# Plymouth Reptile Club Meeting 30th September



## xxstaggyxx (Oct 22, 2008)

*The Plymouth Reptile Club *​

The Plymouth Reptile Club meeting on Thursday the 30th of September 6:30pm to 8:30pm *Reptiles Welcome*​

*Location Of The Meeting*​

We have booked a private function room to have the meeting at the location for the meeting is ​

The Mutley Crown Pub​

9-11 Mutley Plain​

Plymouth​

Devon​

PL4 6JG
*Members *
People who have memberships to the Plymouth Reptile Club will be able to get into the meeting free of charge for any other people who would like to attend the meeting there is a small charge witch i have listed below 
Adults = £1.00
Children 10 to 16 = 50p
Under 10 = Free​

*Parking*

Parking is near the venue about a 2 minute walk the car park is located at Mutley Plain car park Napier Terrace / Ermington Terrace
*Membership *
The Plymouth Reptile Club is now taking membership information about the membership can be found on our website at 
Plymouth Reptile Club Membership​

*Website *
The Plymouth Reptile Club has it's own website and is located at 
Plymouth Reptile Club Home​

*Forum *
The Plymouth Reptile Club also hs its own forum witch is located at 
Plymouth Reptile Club - Index​


----------



## xxstaggyxx (Oct 22, 2008)

Top Please


----------



## SleepyD (Feb 13, 2008)

marked on the calendar and will be there : victory:


----------



## xxstaggyxx (Oct 22, 2008)

Only 3 days to go


----------



## xxstaggyxx (Oct 22, 2008)

I would like to say thank you for all the people that came to the meeting today have a really nice evening and got to talk to some great people and saw a stunning gecko new thread soon for the next meeting


----------



## CrisisMajor (Sep 26, 2010)

Ohhh no I've only just heard about this...and I live on North Hill :S Dammit!


----------



## xxstaggyxx (Oct 22, 2008)

CrisisMajor said:


> Ohhh no I've only just heard about this...and I live on North Hill :S Dammit!


 
Hi bud we have meeting each month i will have the date for the next meeting by the end of tomorrow : victory:


----------



## SleepyD (Feb 13, 2008)

xxstaggyxx said:


> I would like to say thank you for all the people that came to the meeting today have a really nice evening and got to talk to some great people and saw a stunning gecko new thread soon for the next meeting


bugger  
really wanted to come tonight but as you know I couldn't make it....... really peeved off now lol
Still always next month :2thumb:


----------



## xxstaggyxx (Oct 22, 2008)

SleepyD said:


> bugger
> really wanted to come tonight but as you know I couldn't make it....... really peeved off now lol
> Still always next month :2thumb:


Good evening SleepyD hope you are feeling a bit better it was a shame you couldt make it but will see you at the next meeting we are growing in numbers


----------



## Sweetcorn (Aug 2, 2008)

Nice to meet you all despite arriving late and missing most of it :blush:

Thanks for the compliment about my gecko too :2thumb:

Hopefully we'll catch you at the next one Sleepy.
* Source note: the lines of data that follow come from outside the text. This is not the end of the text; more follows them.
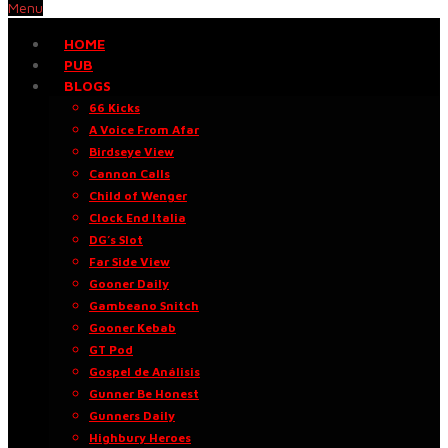
Menu
HOME
PUB
BLOGS
66 Kicks
A Voice From Afar
Birdseye View
Cannon Calls
Child of Wenger
Clock End Italia
DG’s Slot
Far Side View
Gooner Daily
Gambeano Snitch
Gooner Kebab
GT Pod
Gospel de Análisis
Gunner Be Honest
Gunners Daily
Highbury Heroes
Hope you're feeling better soon xx


----------



## andy007 (May 13, 2008)

Hey, my slings and Garters are way better than that Mossy thing:whistling2:


----------



## xxstaggyxx (Oct 22, 2008)

Sweetcorn said:


> Nice to meet you all despite arriving late and missing most of it :blush:
> 
> Thanks for the compliment about my gecko too :2thumb:
> 
> Hopefully we'll catch you at the next one Sleepy. Hope you're feeling better soon xx


Your more then welcome and that tiny avic was really nice my OH really liked the colour of it 

Hope to see you at the next meeting


----------